Dès lors que la radio trottoir devient un émetteur puissant, une version officielle de l’affaire s’impose.
L’actualité en RD Congo reste encore dominée par l’interpellation, le samedi 5 février courant, du Conseiller spécial du Président Félix Tshisekedi en matière de sécurité. François Beya, parce qu’il s’agit de lui, a passé sa nuit du weekend dans les installations de l’Agence nationale des renseignements (ANR). Rien de scoop du journal, dès lors que les images montrant l’ancien patron de la Direction générale de migration (DGM), déchaussé et assis sur un canapé, dans un bureau de l’ANR, ont été très largement partagées sur les réseaux sociaux.
Question : que s’était-il passé exactement en ce samedi 5 février, alors que le Chef de l’Etat congolais, arrivé fin mandat à la présidence de l’Union africaine (UA), passait le témoin à son homologue sénégalais Macky Sall à Addis-Abeba ? Mystère ! En tout cas, soixante-douze heures après, les Congolais ignorent encore tout. Par conséquent, chacun y va de sa version. Toutefois, la thèse la plus répandue dans l’opinion est celle d’une tentative de coup d’Etat. Est-ce cela ?

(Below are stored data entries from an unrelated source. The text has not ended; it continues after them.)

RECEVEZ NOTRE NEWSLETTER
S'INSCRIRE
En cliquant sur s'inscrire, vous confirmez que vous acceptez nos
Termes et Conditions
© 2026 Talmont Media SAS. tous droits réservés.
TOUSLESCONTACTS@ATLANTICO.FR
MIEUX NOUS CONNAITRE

Le mystère demeure entier. Et pour cause, depuis le début de cette affaire, le Gouvernement semble s’enfermer dans un mutisme total qui accentue la spéculation. Quoi de plus normal quand, dans un contexte précis de crise, la radio trottoir devient l’émetteur puissant, en lieu et place des médias publics qui sont des canaux par excellence de communication pour les dirigeants du pays.
QUAND LE SILENCE TUE…
Dès lors que la personne mise en cause est le Conseiller du Chef de l’Etat en matière de sécurité, on ne peut que comprendre le caractère hyper sensible de la question. Sans chercher de mots, le sujet impose une bonne communication de crise. Et, effectivement, il y a crise tant il s’agit de la sécurité ou même de la sûreté de l’Etat, entendue ici comme une matière susceptible de troubler, non seulement l’ordre public, mais aussi et surtout, la quiétude des Congolais.

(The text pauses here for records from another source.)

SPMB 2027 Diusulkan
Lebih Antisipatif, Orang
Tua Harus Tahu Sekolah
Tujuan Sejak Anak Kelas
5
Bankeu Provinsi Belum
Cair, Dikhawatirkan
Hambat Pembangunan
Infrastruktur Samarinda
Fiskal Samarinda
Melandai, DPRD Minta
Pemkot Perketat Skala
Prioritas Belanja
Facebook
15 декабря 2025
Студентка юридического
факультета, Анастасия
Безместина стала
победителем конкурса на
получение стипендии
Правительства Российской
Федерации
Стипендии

Dans ce contexte précis, ici comme ailleurs, le silence est la pire des communications. Nombreux sont des experts qui postulent qu’une bonne gestion de crise à l’ère des réseaux des réseaux sociaux nécessite de la lumière, portée par ces vecteurs que sont l’Internet et les médias sociaux. Et, c’est ici que des observateurs sont unanimes que le Gouvernement doit dire quelque chose.
Si prudence est mère de sûreté, les temps « troubles » et parfois complexes au sein desquels vivent les Congolais depuis le weekend dernier, appellent au contraire un éclaircissement de la part des autorités du pays. Pour le cas d’espèce, il n’est pas question pour le Gouvernement, de prendre position. Mais plutôt, de donner une version des faits par rapport à toute la rumeur autour de cette affaire. On ne le dira peut-être jamais assez, le silence tue.
Oui, le silence est parfois d’or. Utilisé comme stratégie dans la communication de crise, le mutisme peut être un atout dans une communication sous contrainte judiciaire. Mais pour le cas de figure, il n’en est pas question. Le fait pour le Gouvernement, de continuer à garder le silence, donne à l’opinion l’impression qu’il a quelque chose à cacher.
Au demeurant, le droit de la presse à l’accès aux sources officielles et celui du public à l’information sont consacrés par la législation en vigueur. Pour une question qui touche visiblement à la sûreté de l’Etat, on n’attend pas du Pouvoir qu’il révèle des secrets d’Etat, qu’il donne un minimum d’éléments d’information de nature à tordre le cou aux versions aussi anxiogènes que loufoques qui circulent à travers le pays.
En un mot comme en cent, on devrait donc éviter que la gestion de l’ »affaire Beya » soit prise en charge par les internautes. La responsabilité incombe plutôt aux professionnels des médias. Indépendamment de leurs lignes éditoriales, ces derniers relayent la version officielle des faits. Faute de quoi, le silence du Gouvernement continuera à amplifier la supputation.